2 minute read‘The Ghost of Bofors resides in South Block’

The Bofors scandal that hit the Government of India in the 1980s related to the alleged kickbacks paid to the then Prime Minister Rajiv Gandhi and others for the supply of 400 155 mm self-propelled howitzers.

The parent company of Bofors, the Celsius Group was purchased by Sweden’s Saab in 1999 and their Bofors Weapons Systems was purchased by United Defense Industries in 2000, which was acquired by British Aerospace in 2005.

And yet in India the name Bofors remains infamous and notorious, afflicting defense acquisitions by India. The result of the scandal has been such that even today, any defense deal made today is immediately called into question with allegations of corruption. “See there was nothing wrong with the gun. The gun performed very well,” says one senior army officer in the know.

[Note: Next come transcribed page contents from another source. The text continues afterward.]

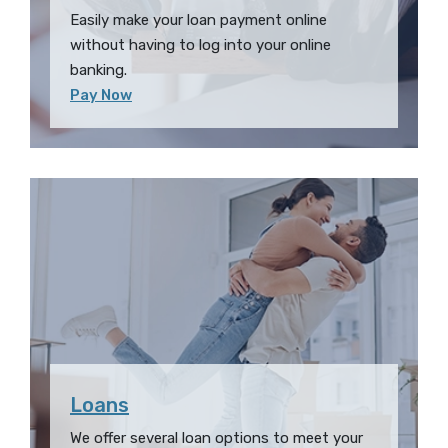
Easily make your loan payment online
without having to log into your online
banking.
(Opens in a new Window)
Pay Now
Loans
We offer several loan options to meet your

“When we send a weapon or equipment for field trials we measure purely on the basis of merit. The ghost of Bofors is not at the proving grounds. The ghost of Bofors resides in South Block,” he says, referring to the office of the Indian Ministry of Defense.

Complaints are made that defense procurement by India is either held-up by bureaucrats and politicians who want to have nothing to do with a defense deal for fear of being dragged into a possible corruption scandal later and so refuse to put their name, signature or seal on any deal, or by genuinely corrupt bureaucrats and politicians who hold up any decision on a defense deal unless their own principal gets the contract.

“Normally, the technologies of products offered by different companies for a particular acquisition are usually on par, with perhaps a few differences here and there. So usually it comes down to the price negotiations. If a deal is made for a system that is not the best but perfectly adequate and suitable for our purposes, there are allegations of kickbacks since the ‘best’ product has not been purchased, even though it might be more expensive,” explains the officer.

“How it should work is the choice and purchase of equipment should be purely on merit and price to get the best deal. If after that there is corruption proved, the deal itself should not be tainted and abrogated. Instead, there should simply be harsh financial and criminal penalties for the companies and people involved,” he offers, adding, “At least this way the armed forces wouldn’t suffer from not having the right equipment when required due to the interminable delays. But this will never happen.”

“Instead what we do is we end up buying ad hoc off the shelf without a tender by switching to the Fast Track process when the requirement becomes really urgent,” he says.